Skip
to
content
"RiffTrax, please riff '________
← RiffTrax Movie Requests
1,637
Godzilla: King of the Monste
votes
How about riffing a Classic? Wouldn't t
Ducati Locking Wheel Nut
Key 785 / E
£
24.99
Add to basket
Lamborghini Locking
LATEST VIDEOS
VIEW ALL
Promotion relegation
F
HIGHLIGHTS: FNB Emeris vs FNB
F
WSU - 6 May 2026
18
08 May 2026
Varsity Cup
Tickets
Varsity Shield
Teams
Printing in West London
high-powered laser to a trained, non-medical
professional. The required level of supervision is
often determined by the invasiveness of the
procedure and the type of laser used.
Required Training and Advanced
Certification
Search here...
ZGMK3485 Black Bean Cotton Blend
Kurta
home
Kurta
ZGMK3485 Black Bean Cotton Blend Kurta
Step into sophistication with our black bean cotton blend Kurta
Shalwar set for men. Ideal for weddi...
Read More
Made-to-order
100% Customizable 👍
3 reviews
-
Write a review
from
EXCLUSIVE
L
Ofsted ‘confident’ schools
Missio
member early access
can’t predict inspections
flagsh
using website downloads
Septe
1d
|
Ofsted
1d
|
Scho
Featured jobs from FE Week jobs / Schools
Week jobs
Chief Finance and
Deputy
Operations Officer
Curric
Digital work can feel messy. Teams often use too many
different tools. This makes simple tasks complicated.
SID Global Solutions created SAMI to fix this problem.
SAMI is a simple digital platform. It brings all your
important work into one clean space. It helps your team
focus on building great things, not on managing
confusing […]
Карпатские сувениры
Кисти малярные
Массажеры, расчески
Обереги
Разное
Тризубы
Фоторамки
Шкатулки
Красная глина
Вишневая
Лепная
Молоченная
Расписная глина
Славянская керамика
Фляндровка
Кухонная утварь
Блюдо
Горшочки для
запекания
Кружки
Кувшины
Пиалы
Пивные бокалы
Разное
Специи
----
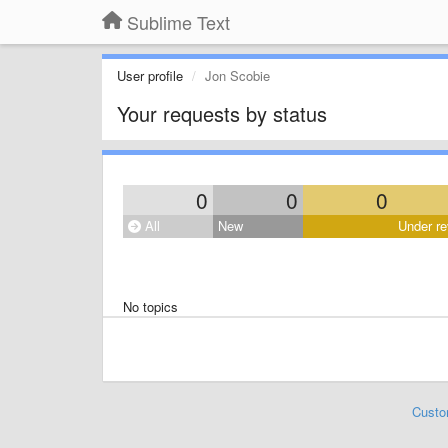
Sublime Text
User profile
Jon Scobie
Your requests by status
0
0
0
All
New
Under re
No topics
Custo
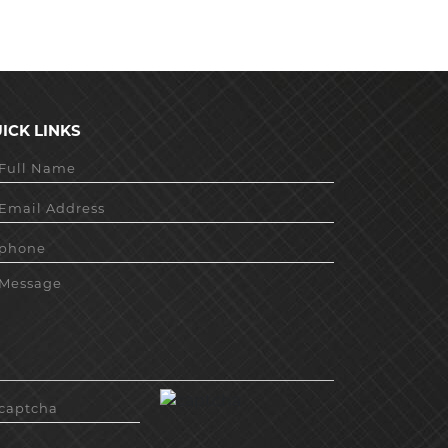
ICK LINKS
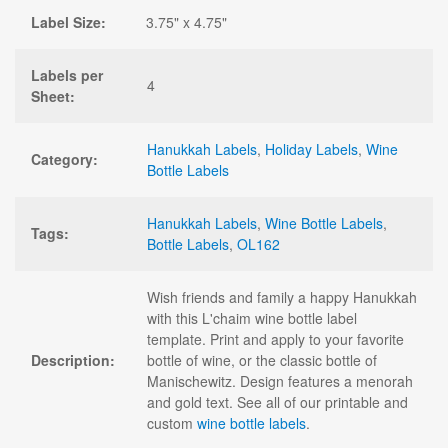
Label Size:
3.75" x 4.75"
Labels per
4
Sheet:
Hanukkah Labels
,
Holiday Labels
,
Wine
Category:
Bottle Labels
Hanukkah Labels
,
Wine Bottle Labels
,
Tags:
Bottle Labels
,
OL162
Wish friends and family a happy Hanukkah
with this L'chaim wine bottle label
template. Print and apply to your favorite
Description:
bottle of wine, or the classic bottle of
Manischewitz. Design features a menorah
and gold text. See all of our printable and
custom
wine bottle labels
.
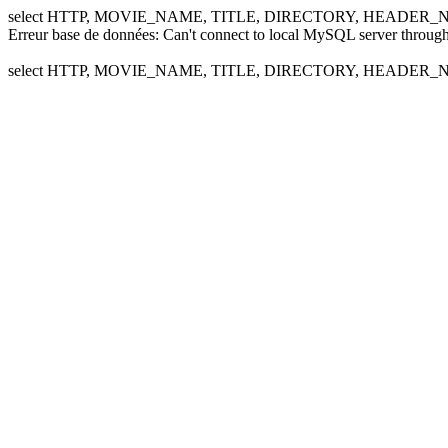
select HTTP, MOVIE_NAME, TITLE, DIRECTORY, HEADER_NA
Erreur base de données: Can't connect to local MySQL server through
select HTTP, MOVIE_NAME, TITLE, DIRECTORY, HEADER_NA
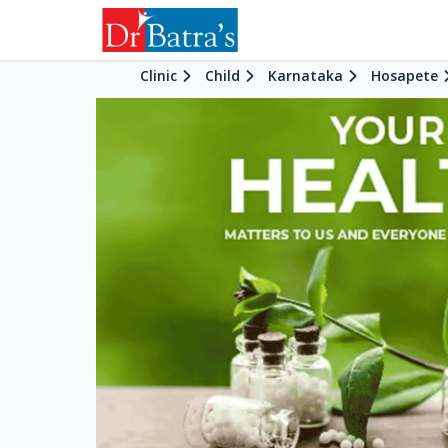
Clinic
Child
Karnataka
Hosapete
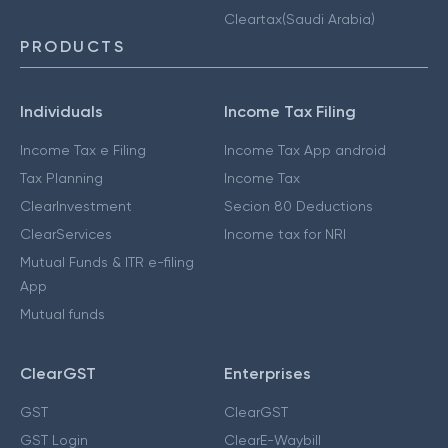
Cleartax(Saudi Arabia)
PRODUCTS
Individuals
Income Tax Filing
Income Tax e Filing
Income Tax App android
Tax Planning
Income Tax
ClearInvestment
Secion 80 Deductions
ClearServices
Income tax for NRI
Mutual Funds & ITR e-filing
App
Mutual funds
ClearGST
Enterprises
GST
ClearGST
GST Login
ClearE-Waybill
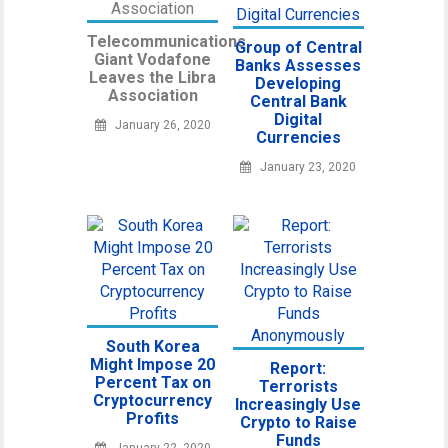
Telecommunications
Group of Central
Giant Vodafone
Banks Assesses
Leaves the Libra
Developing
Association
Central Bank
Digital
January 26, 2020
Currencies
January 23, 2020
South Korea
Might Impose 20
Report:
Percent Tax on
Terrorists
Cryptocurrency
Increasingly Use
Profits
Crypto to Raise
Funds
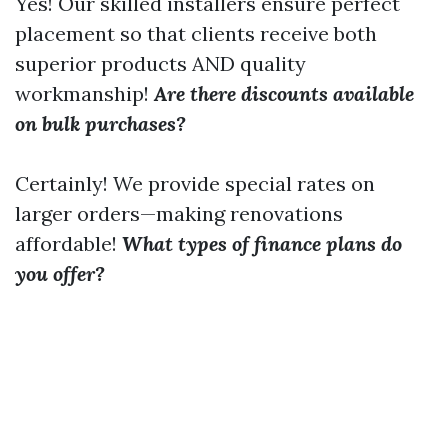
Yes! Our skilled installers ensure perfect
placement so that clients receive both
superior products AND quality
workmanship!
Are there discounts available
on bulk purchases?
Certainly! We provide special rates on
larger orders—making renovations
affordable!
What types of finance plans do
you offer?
----
:: WORK ITEM ::
Lines in the material above that include the string "simple" should be listed.

:: EXERCISE OUTPUT ::
different tools. This makes simple tasks complicated.
SAMI is a simple digital platform. It brings all your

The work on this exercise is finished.